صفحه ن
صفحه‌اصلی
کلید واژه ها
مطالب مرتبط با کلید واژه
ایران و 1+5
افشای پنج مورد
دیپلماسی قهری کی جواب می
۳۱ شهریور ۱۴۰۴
* * *
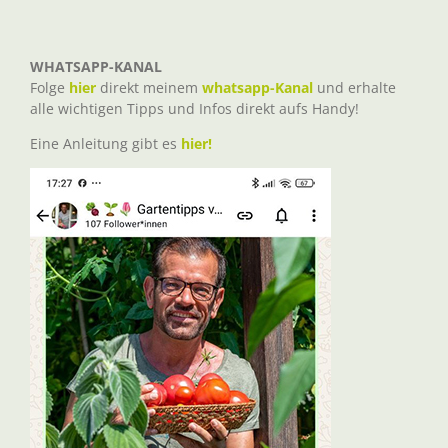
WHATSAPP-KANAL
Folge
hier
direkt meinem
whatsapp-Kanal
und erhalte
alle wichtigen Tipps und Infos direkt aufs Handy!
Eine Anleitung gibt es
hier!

#### Your task
Where a line of the records above holds the word "direkt", copy that line.

#### Response
direkt meinem
alle wichtigen Tipps und Infos direkt aufs Handy!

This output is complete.